Was Obama REALLY Black Before the Election?
Sometime before Barack Obama became the flavor of the month in last year's primary election, a white friend opined that Obama would have a difficult time appealing to enough white people to get the nomination (a calculus that had some currency but was nonetheless disproved in time). Another friend, an African American, responded that he might have even more trouble garnering black votes because, "Obama may be an African American, but he's really not black." When pressed for elaboration, he responded with pretty much the same argument found here in this comment on a Salon editorial: Obama's blackness is informed not so much by a shared history of other blacks, but observations of their experiences.... he is not the descendant of former slaves.
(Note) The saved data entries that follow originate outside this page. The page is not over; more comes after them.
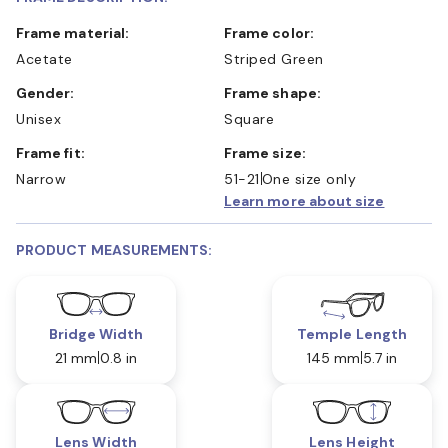
Frame material:
Frame color:
Acetate
Striped Green
Gender:
Frame shape:
Unisex
Square
Frame fit:
Frame size:
Narrow
51-21
One size only
Learn more about size
PRODUCT MEASUREMENTS:
Bridge Width
Temple Length
21 mm
0.8 in
145 mm
5.7 in
Lens Width
Lens Height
He did not grow up listening to the stories of at least one side of his family passing down the history of the enslavement, lynching, and oppression of his forefathers and mothers. He is unique, in that his father was from Africa who did well, married a white woman and raised in general affluence. He has no relatives that were lynched or died at the hands of police choke holds. No cousins or brothers are sitting in prison for drug or violence related offenses.
Tichy's premise seems to ring true as we observe how Obama tends to skitter away from the issue of race and takes a less confrontational, less authentically black tack. Yet, as both Carter, Walsh and Tichy conclude, race is something with which Obama will have to grapple if he is ever going to make any progress on the social issues which comprise his political agenda. The question is: is our first multicultural president (as Tichy describes Obama) the right man to handle the dog whistles and the appeals to our history's coarser nature? Is his approach of making white America feel less uncomfortable about race and its unsavory role in American life an honest, courageous means of confronting an issue that won't just go away regardless of how many generations wander in the desert? Or is he just "kicking it down the road" for the first really Black president to finally address? Paraphrasing A. Leon Higginbotham, Jr. to Clarence Thomas, is Obama black enough to be not just post-racial, but really anti-racist?
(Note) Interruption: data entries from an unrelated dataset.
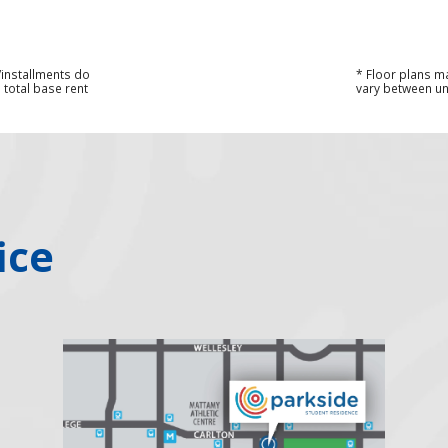
s/installments do
* Floor plans m
 total base rent
vary between uni
ice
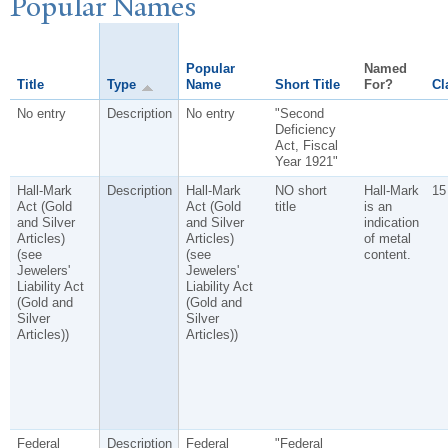
P
opular
N
ames
Popular
Named
Title
Type
Name
Short Title
For?
Cl
No entry
Description
No entry
"Second
Deficiency
Act, Fiscal
Year 1921"
Hall-Mark
Description
Hall-Mark
NO short
Hall-Mark
15
Act (Gold
Act (Gold
title
is an
and Silver
and Silver
indication
Articles)
Articles)
of metal
(see
(see
content.
Jewelers'
Jewelers'
Liability Act
Liability Act
(Gold and
(Gold and
Silver
Silver
Articles))
Articles))
Federal
Description
Federal
"Federal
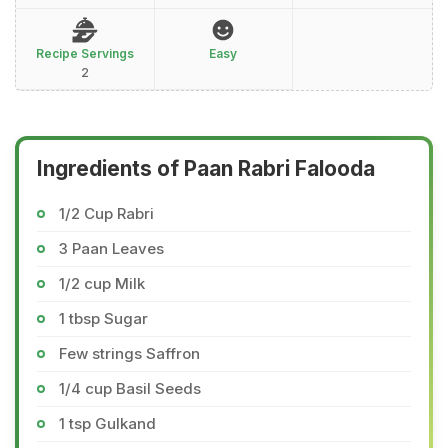
Recipe Servings
Easy
2
Ingredients of Paan Rabri Falooda
1/2 Cup Rabri
3 Paan Leaves
1/2 cup Milk
1 tbsp Sugar
Few strings Saffron
1/4 cup Basil Seeds
1 tsp Gulkand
Interesting. Have you discussed this with any people from Kenya?
I have.
Put simply many of the same issues are in any colonialized country as evidenced even by my friend's "British" accent. The idea that people from this part of the world have not experienced often intense racism is proof of your friend's ignorance.
My friend was even ethnically profiled on her last trip home, this year. The reason? She is Somali.
Authorities wouldn't allow her to take pictures, being that she "looked like" a potential terrorist.
The idea that racism wasn't practiced in Africa is simply untrue. While to most Americans South Africa seems the only place, this isn't true either. ANY culture that favors an elite class of (white) occupiers over the locals will inevitably have class/racial abuses.
Kenya was no different.
September 23, 2009 1:36 PM | Reply | Permalink
That may be so, but the point here is that Obama hasn't experienced "blackness" from a typically African American perspective. Your Kenyan and Somali friends (and my Nigerian, Ethiopian, and Cape Verdean friends) may have experienced racism here in America and probably did not react to it the way my African American friends do. Many Africans, having experienced American racism, refuse to stay here, outraged at abuse they had never theretofore encountered at home where they are a majority and in control in their own land.
Obama himself has experienced a degree of American racism, but he didn't grow up steeped in it. He didn't confront it day after day; he wasn't impoverished by it; it didn't mold his family history and attitudes. John Howard Griffin probably had a better understanding of being Black than does Obama.